WHAT YOU WILL DO> Copy each line of the data beneath in which the word "leer" appears.

STORED DATA>
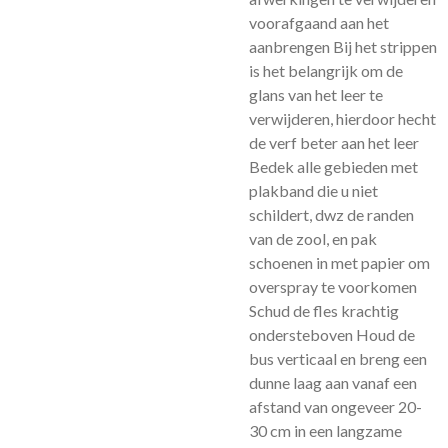
voorafgaand aan het
aanbrengen Bij het strippen
is het belangrijk om de
glans van het leer te
verwijderen, hierdoor hecht
de verf beter aan het leer
Bedek alle gebieden met
plakband die u niet
schildert, dwz de randen
van de zool, en pak
schoenen in met papier om
overspray te voorkomen
Schud de fles krachtig
ondersteboven Houd de
bus verticaal en breng een
dunne laag aan vanaf een
afstand van ongeveer 20-
30 cm in een langzame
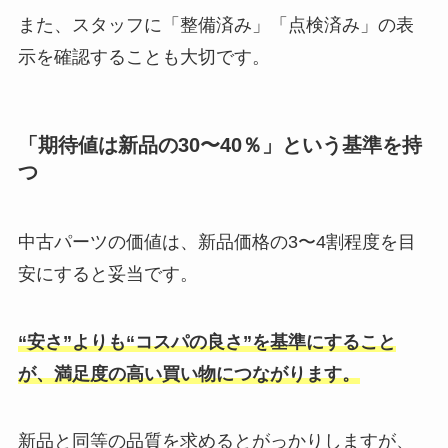
また、スタッフに「整備済み」「点検済み」の表
示を確認することも大切です。
「期待値は新品の30〜40％」という基準を持
つ
中古パーツの価値は、新品価格の3〜4割程度を目
安にすると妥当です。
“安さ”よりも“コスパの良さ”を基準にすること
が、満足度の高い買い物につながります。
新品と同等の品質を求めるとがっかりしますが、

THE COMPLETED TASK>
glans van het leer te
de verf beter aan het leer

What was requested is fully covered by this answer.